A buying signal is a behavioral or contextual indicator that a prospect is considering a purchase. Teams that excel at spotting and acting on buying signals move deals faster and close higher percentages of their pipeline.
Types of Buying Signals
Verbal Signals: “When could we get started?” “What does implementation look like?” “Can you send me pricing?” “How many clients are in our industry?”
Behavioral Signals: Scheduling multiple meetings, bringing in additional stakeholders, requesting case studies, asking detailed questions about functionality.
Digital Signals: Downloading pricing pages, spending time on your website, engaging with content multiple times, following your company account.
LinkedIn-Based Buying Signals
Job Changes: Someone getting promoted or taking a new role often inherits budget and new problems to solve.
Company Growth: Funding announcements and revenue milestones mean new budgets for tools and services.
Content Engagement: If they’re consistently engaging with content about your solution area, they’re likely evaluating options.

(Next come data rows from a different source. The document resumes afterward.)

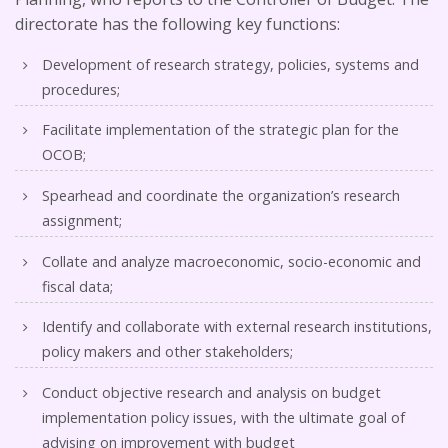
directorate has the following key functions:
Development of research strategy, policies, systems and
procedures;
Facilitate implementation of the strategic plan for the
OCOB;
Spearhead and coordinate the organization’s research
assignment;
Collate and analyze macroeconomic, socio-economic and
fiscal data;
Identify and collaborate with external research institutions,
policy makers and other stakeholders;
Conduct objective research and analysis on budget
implementation policy issues, with the ultimate goal of
advising on improvement with budget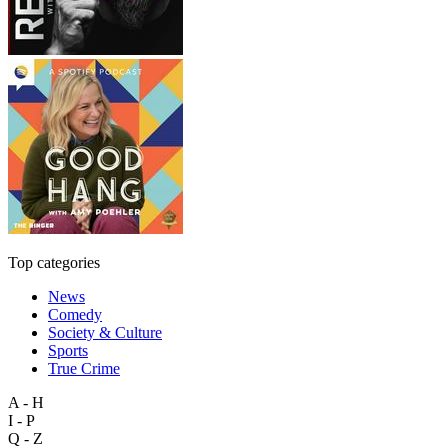
Top categories
News
Comedy
Society & Culture
Sports
True Crime
A - H
I - P
Q - Z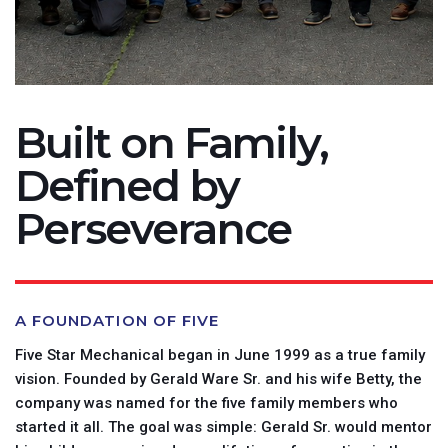
Built on Family,
Defined by
Perseverance
A FOUNDATION OF FIVE
Five Star Mechanical began in June 1999 as a true family
vision. Founded by Gerald Ware Sr. and his wife Betty, the
company was named for the five family members who
started it all. The goal was simple: Gerald Sr. would mentor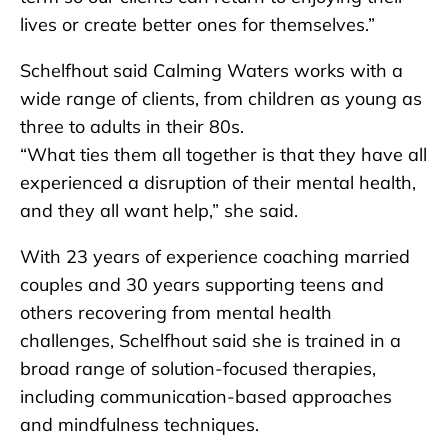
lives or create better ones for themselves.”
Schelfhout said Calming Waters works with a
wide range of clients, from children as young as
three to adults in their 80s.
“What ties them all together is that they have all
experienced a disruption of their mental health,
and they all want help,” she said.
With 23 years of experience coaching married
couples and 30 years supporting teens and
others recovering from mental health
challenges, Schelfhout said she is trained in a
broad range of solution-focused therapies,
including communication-based approaches
and mindfulness techniques.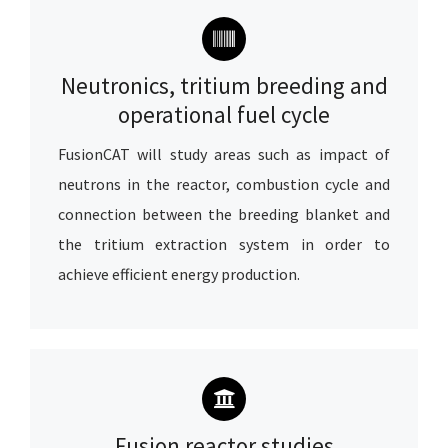
Neutronics, tritium breeding and
operational fuel cycle
FusionCAT will study areas such as impact of
neutrons in the reactor, combustion cycle and
connection between the breeding blanket and
the tritium extraction system
in order to
achieve efficient energy production.
Fusion reactor studies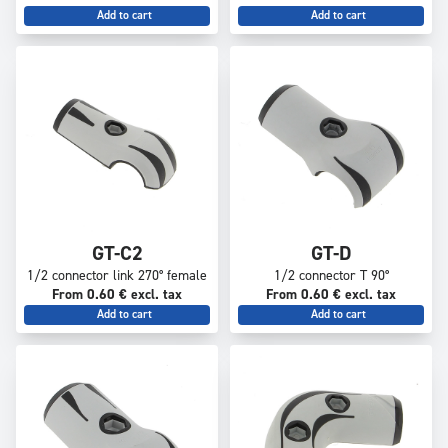
Add to cart
Add to cart
GT-C2
GT-D
1/2 connector link 270° female
1/2 connector T 90°
From 0.60 € excl. tax
From 0.60 € excl. tax
Add to cart
Add to cart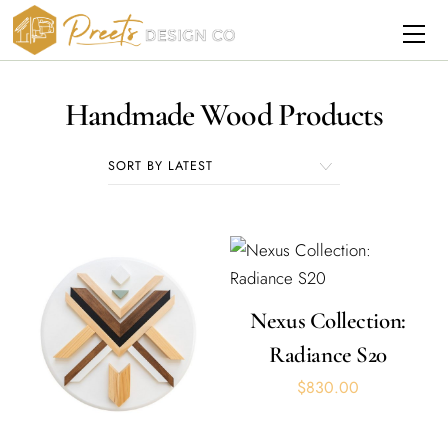
Skip
Me
to
content
Handmade Wood Products
Nexus Collection:
Radiance S20
$
830.00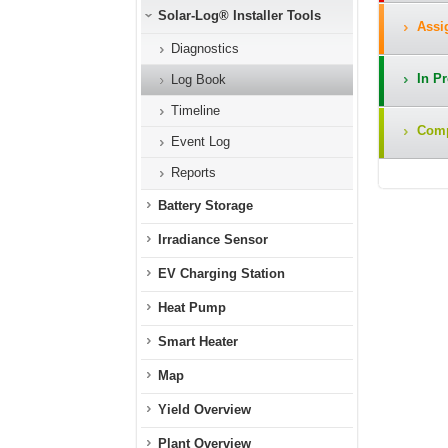
Solar-Log® Installer Tools
Assig
Diagnostics
In Pr
Log Book
Timeline
Compl
Event Log
Reports
Battery Storage
Irradiance Sensor
EV Charging Station
Heat Pump
Smart Heater
Map
Yield Overview
Plant Overview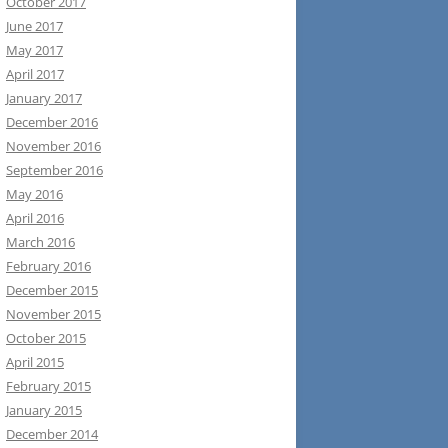
October 2017
June 2017
May 2017
April 2017
January 2017
December 2016
November 2016
September 2016
May 2016
April 2016
March 2016
February 2016
December 2015
November 2015
October 2015
April 2015
February 2015
January 2015
December 2014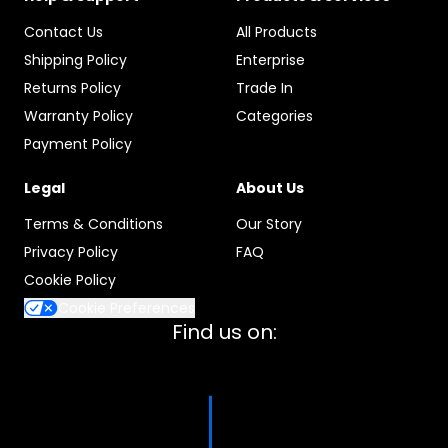
Contact Us
All Products
Shipping Policy
Enterprise
Returns Policy
Trade In
Warranty Policy
Categories
Payment Policy
Legal
About Us
Terms & Conditions
Our Story
Privacy Policy
FAQ
Cookie Policy
Cookie Preferences
Find us on: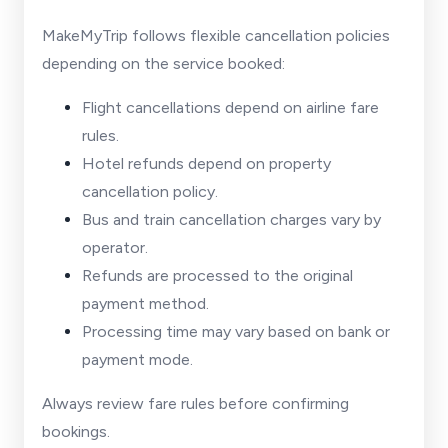
MakeMyTrip follows flexible cancellation policies
depending on the service booked:
Flight cancellations depend on airline fare
rules.
Hotel refunds depend on property
cancellation policy.
Bus and train cancellation charges vary by
operator.
Refunds are processed to the original
payment method.
Processing time may vary based on bank or
payment mode.
Always review fare rules before confirming
bookings.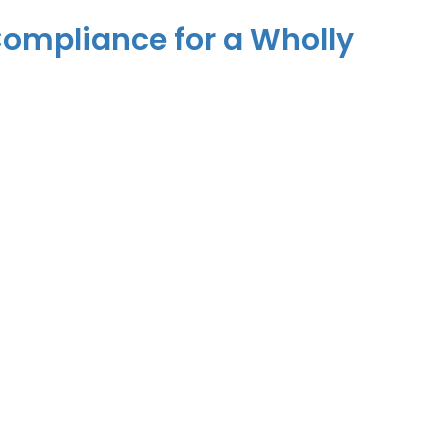
 Compliance for a Wholly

How to Interpret and Score Signals
High-intent: Questions about pricing, implementation, timelines. Respond within 4 hours.
Medium-intent: Multiple meetings, bringing stakeholders, requesting case studies. Respond within 24 hours.
Early-intent: Website visits, content engagement, downloading whitepapers. Respond within 48 hours.
Acting on Signals
The first company to respond to a buying signal wins disproportionately. Set up alerts, review LinkedIn activity daily, create a signal tracking system in your CRM, and brief your entire team on what signals look like.
Your prospects are telling you they’re ready to buy through their words, actions, and online behavior. The question is whether you’re paying attention.